The excavations in The Globe Field were designed to investigate a series of stone banks or walls, that subdivide this enclosure internally.

Provisional results from the 2023 dig

The results of the 2023 excavations are not yet fully compiled (switching from an August/September dig to a May/June timing meant a rather short winter for the post-excavation studies to be completed!), but a tentative story for the development of the site is emerging (although it might easily be altered by the results of the 2024 season!)..

The earliest activity detected in 2023 was part of what was probably a small gully, containing some metalworking waste and a moderate quantity of charred wheat. This wheat was radiocarbon dated to cal. AD 596 – 664. This date is excitingly early – although significantly later than the time of Illtud (usually interpreted to have lived very approximately AD460 – 525) and Samson (very approximately AD 490-565), it probably predates the visit of Samson’s biographer to Llantwit (probably AD 680×700).

As the fame of Llantwit as the cult centre of Illtud, and probably as a burial ground for the kings of Glywysing, grew so a large area appears to have been given over to burial. West of the stream at the Globe Field there are burials of the mid-7th to late 8th centuries, the 2023 excavation produced an infant burial of the 8th-9th centuries as well as a substantial amount of disarticulated bone eroded from somewhere up slope (including a femur with a similar radiocarbon date to the in-situ infant). Undated burials were found at the Hayes in the 1860s. The late 8th to 9th century is also the period of the inscribed stones now in the Galilee Chapel, suggesting that high status burials were focused on the modern church site.

After the 9th century, the site in The Globe Field appears to have been used for livestock, perhaps pigs, and significant erosion occurred during thee 10th and 11th centuries (including of earlier graves). This occurred at a time when the documentary evidence for Llantwit also breaks down – there are no more written references to an Abbot for instance. The focus of local secular power may have moved eastwards, the forces of Dyfed invaded Glywysing in the mid-10th century and the site may have lost royal patronage.

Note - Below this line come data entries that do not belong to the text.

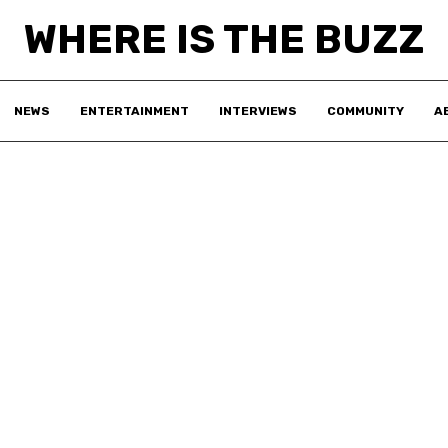
WHERE IS THE BUZZ
NEWS
ENTERTAINMENT
INTERVIEWS
COMMUNITY
A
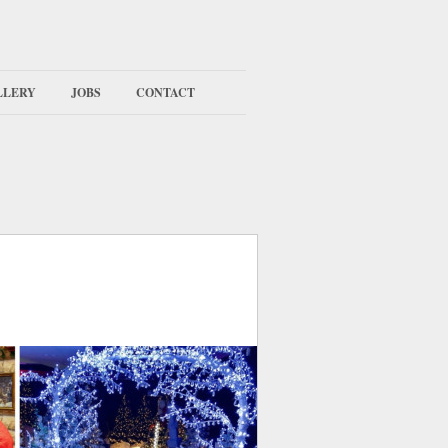
LLERY
JOBS
CONTACT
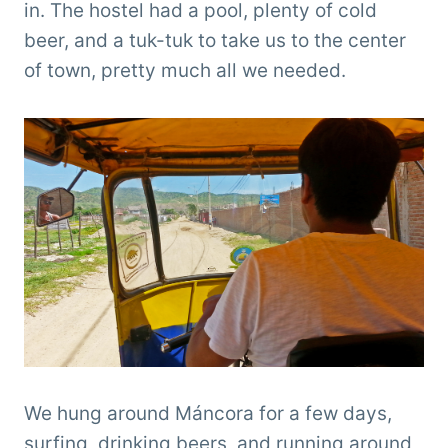
in. The hostel had a pool, plenty of cold
beer, and a tuk-tuk to take us to the center
of town, pretty much all we needed.
We hung around Máncora for a few days,
surfing, drinking beers, and running around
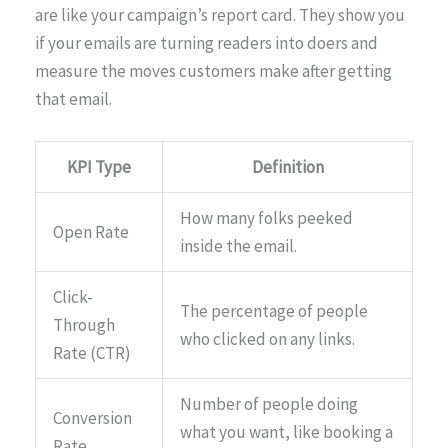
are like your campaign’s report card. They show you
if your emails are turning readers into doers and
measure the moves customers make after getting
that email.
KPI Type
Definition
How many folks peeked
Open Rate
inside the email.
Click-
The percentage of people
Through
who clicked on any links.
Rate (CTR)
Number of people doing
Conversion
what you want, like booking a
Rate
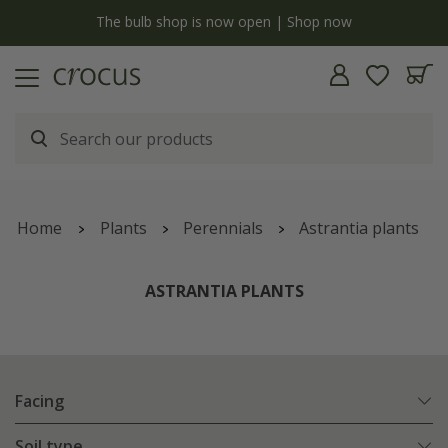
y
The bulb shop is now open | Shop now
Home
Plants
Perennials
Astrantia plants
ASTRANTIA PLANTS
Facing
Soil type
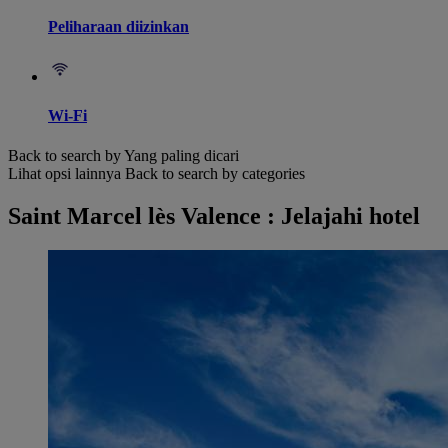
Peliharaan diizinkan
Wi-Fi
Back to search by Yang paling dicari
Lihat opsi lainnya
Back to search by categories
Saint Marcel lès Valence : Jelajahi hotel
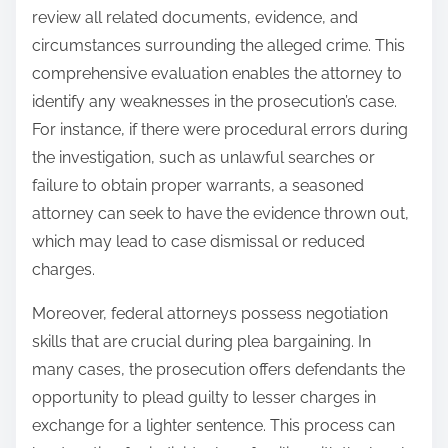
review all related documents, evidence, and
circumstances surrounding the alleged crime. This
comprehensive evaluation enables the attorney to
identify any weaknesses in the prosecution’s case.
For instance, if there were procedural errors during
the investigation, such as unlawful searches or
failure to obtain proper warrants, a seasoned
attorney can seek to have the evidence thrown out,
which may lead to case dismissal or reduced
charges.
Moreover, federal attorneys possess negotiation
skills that are crucial during plea bargaining. In
many cases, the prosecution offers defendants the
opportunity to plead guilty to lesser charges in
exchange for a lighter sentence. This process can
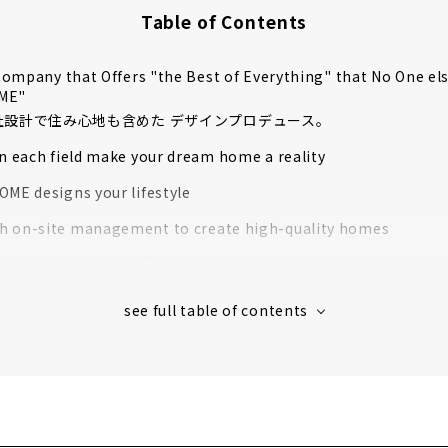
Table of Contents
ompany that Offers "the Best of Everything" that No One el
OME"
自社設計で住み心地も含めた デザインプロデュース。
in each field make your dream home a reality
OME designs your lifestyle
 on-site management to create high-quality homes
rformance housing” that greatly exceeds the standards for l
housing
 houses in Aichi Prefecture support to create image
s' Voices
e for articles on nearby areas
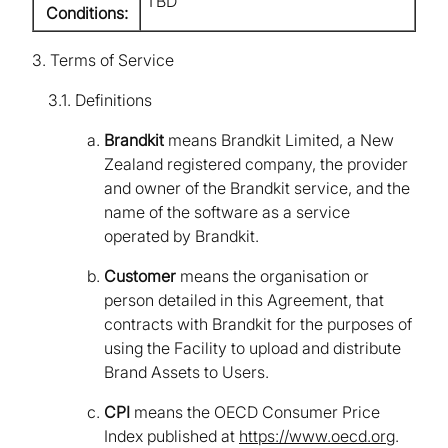
TBD
Conditions:
3. Terms of Service
3.1. Definitions
Brandkit
means Brandkit Limited, a New
Zealand registered company, the provider
and owner of the Brandkit service, and the
name of the software as a service
operated by Brandkit.
Customer
means the organisation or
person detailed in this Agreement, that
contracts with Brandkit for the purposes of
using the Facility to upload and distribute
Brand Assets to Users.
CPI
means the OECD Consumer Price
Index published at
https://www.oecd.org
.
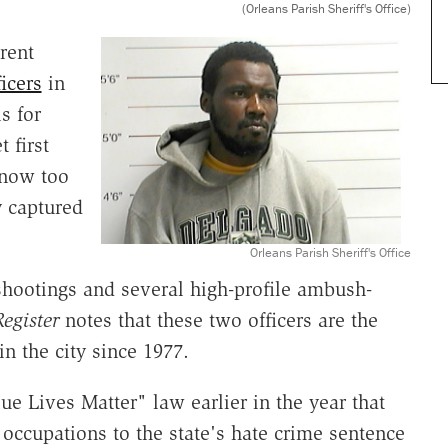
(Orleans Parish Sheriff's Office)
rent
ficers
in
s for
 first
t now too
y captured
Orleans Parish Sheriff's Office
shootings and several high-profile ambush-
egister
notes that these two officers are the
 in the city since 1977.
e Lives Matter" law earlier in the year that
r occupations to the state's hate crime sentence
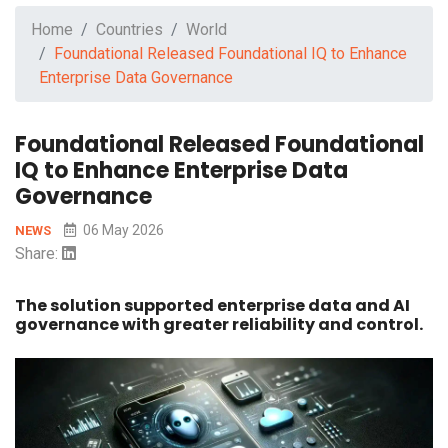
Home
Countries
World
Foundational Released Foundational IQ to Enhance
Enterprise Data Governance
Foundational Released Foundational
IQ to Enhance Enterprise Data
Governance
06 May 2026
NEWS
Share:
The solution supported enterprise data and AI
governance with greater reliability and control.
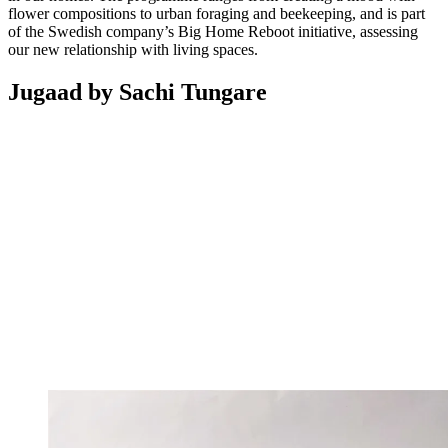
flower compositions to urban foraging and beekeeping, and is part
of the Swedish company’s Big Home Reboot initiative, assessing
our new relationship with living spaces.
Jugaad by Sachi Tungare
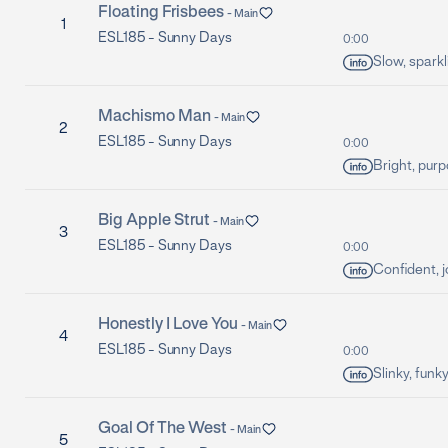
Floating Frisbees
-
Main
1
ESL185 -
Sunny Days
0:00
Slow, sparkl
Machismo Man
-
Main
2
ESL185 -
Sunny Days
0:00
Bright, purp
Big Apple Strut
-
Main
3
ESL185 -
Sunny Days
0:00
Confident, j
Honestly I Love You
-
Main
4
ESL185 -
Sunny Days
0:00
Slinky, funk
Goal Of The West
-
Main
5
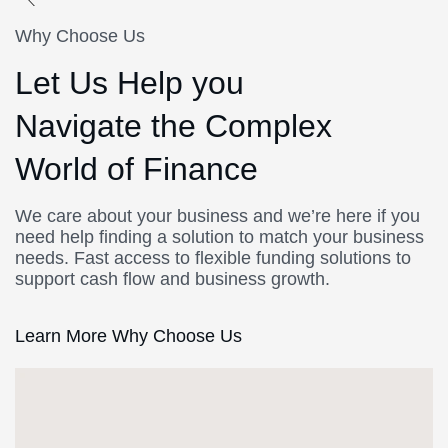
Why Choose Us
Let Us Help you
Navigate the Complex
World of Finance
We care about your business and we’re here if you
need help finding a solution to match your business
needs. Fast access to flexible funding solutions to
support cash flow and business growth.
Learn More Why Choose Us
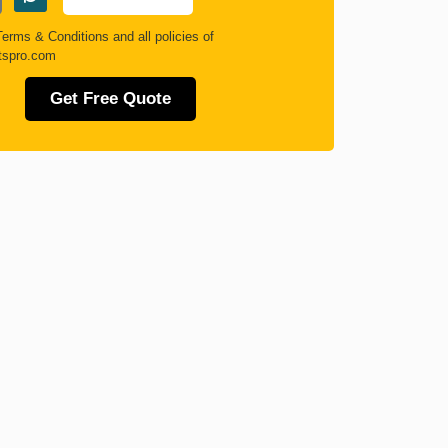
Terms & Conditions
and all policies of
tspro.com
Get Free Quote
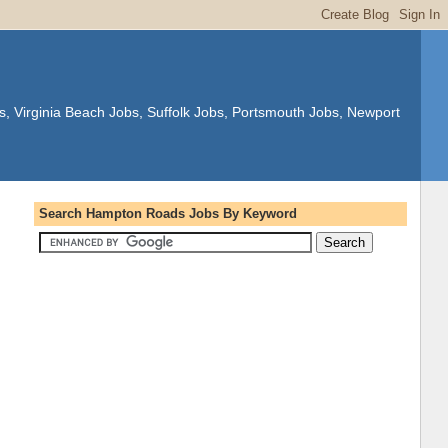
s, Virginia Beach Jobs, Suffolk Jobs, Portsmouth Jobs, Newport
Search Hampton Roads Jobs By Keyword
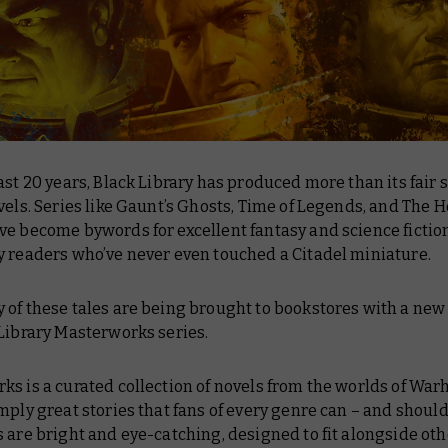
ast 20 years, Black Library has produced more than its fair 
vels. Series like Gaunt’s Ghosts, Time of Legends, and The 
e become bywords for excellent fantasy and science fiction
y readers who’ve never even touched a Citadel miniature.
of these tales are being brought to bookstores with a new 
Library Masterworks series.
ks is a curated collection of novels from the worlds of Wa
mply great stories that fans of every genre can – and should
 are bright and eye-catching, designed to fit alongside oth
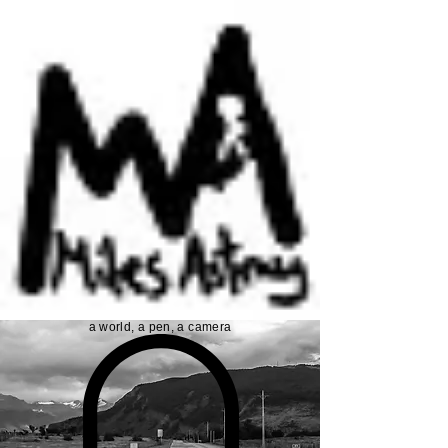
a world, a pen, a camera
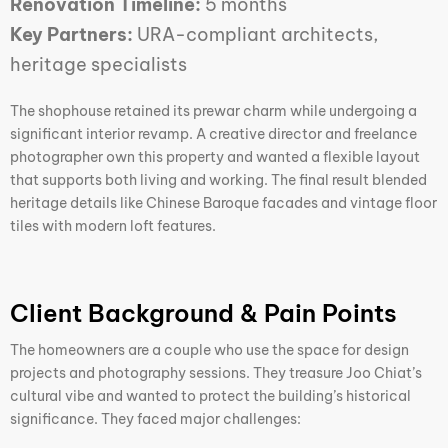
Renovation Timeline:
5 months
Key Partners:
URA-compliant architects,
heritage specialists
The shophouse retained its prewar charm while undergoing a
significant interior revamp. A creative director and freelance
photographer own this property and wanted a flexible layout
that supports both living and working. The final result blended
heritage details like Chinese Baroque facades and vintage floor
tiles with modern loft features.
Client Background & Pain Points
The homeowners are a couple who use the space for design
projects and photography sessions. They treasure Joo Chiat’s
cultural vibe and wanted to protect the building’s historical
significance. They faced major challenges:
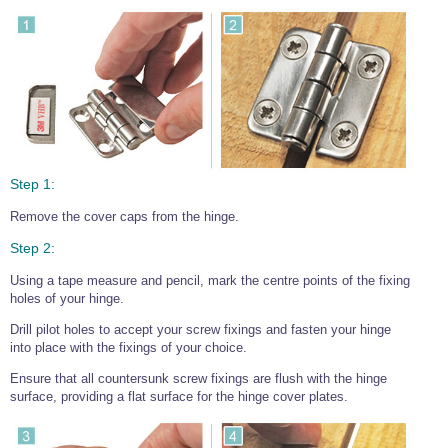
Step 1:
Remove the cover caps from the hinge.
Step 2:
Using a tape measure and pencil, mark the centre points of the fixing
holes of your hinge.
Drill pilot holes to accept your screw fixings and fasten your hinge
into place with the fixings of your choice.
Ensure that all countersunk screw fixings are flush with the hinge
surface, providing a flat surface for the hinge cover plates.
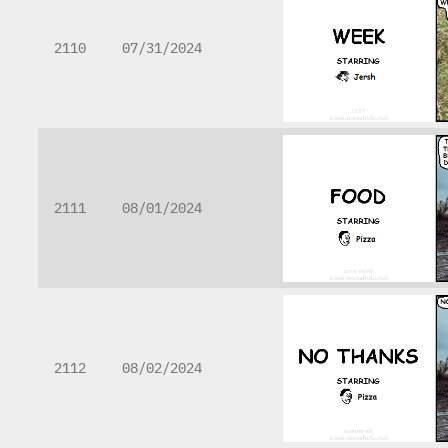
2110
07/31/2024
2111
08/01/2024
2112
08/02/2024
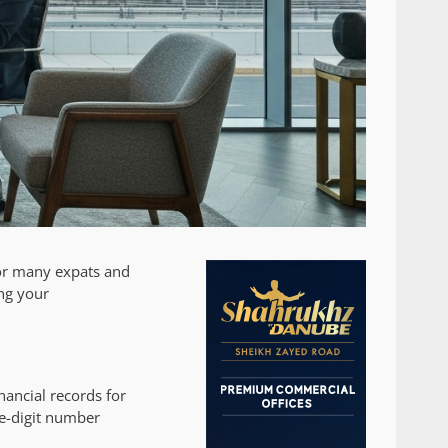
for many expats and
ing your
ancial records for
ee-digit number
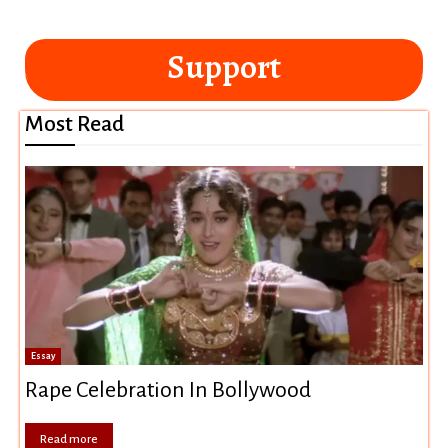
Support
Most Read
Essay
Rape Celebration In Bollywood
Read more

A complete change of land-organisation and land-use was marked by the creation of a network of drystone field walls (the features that had attracted us to the site in the first place). These walls, each 70-80cm thick, bounded a series of small fields and currently appear to date from around the time of the Norman invasion (c. AD 1100). They may reflect major changes brought to site either following the granting of the church to Tewkesbury Abbey or from the influence of the rise of Llandaff Cathedral. The ‘Life’ of St Illtud, written at around this same time, certainly shows a rather pro-Llandaff agenda, as well as a clear intent to stimulate pilgrimage. These fields show the development of lynchets – in which soil moves downslope (usually because of tillage), eroding at the upper edge of the field and accumulating at the bottom of the field, that developed rapidly during the 12th century.

The network of small arable fields does not appear to have survived long. The build up of the lynchets probably caused the stone walls to collapse by the end of the 13th or early in the 14th century.

The later history of The Globe Field appears to have been mainly as a pasture, except for the eventual subdivision of the field to provide a vegetable garden in its southern half.

The plan for 2024

The aim for the 2024 season is to examine a much wider area of the early features than was possible in 2023. To achieve this, the ‘L’-shaped trench will largely avoid the medieval stone walls that were studies in detail in 2023. The ‘L’-shape is intended to provide both a transect down the slope towards the stream as well as an ‘along-slope’ element to join up the areas at either end of the 2023 trench that showed such different sequences.

Blog

15/04/24: after a busy weekend at the Cardiff University Conference on Medieval Wales, at which a summary of last year’s work was presented, focus now shifts to this season. It is getting hard(er!) to move around the office as the deliveries of consumables for the excavation arrive. The students arrive on site 5 weeks today.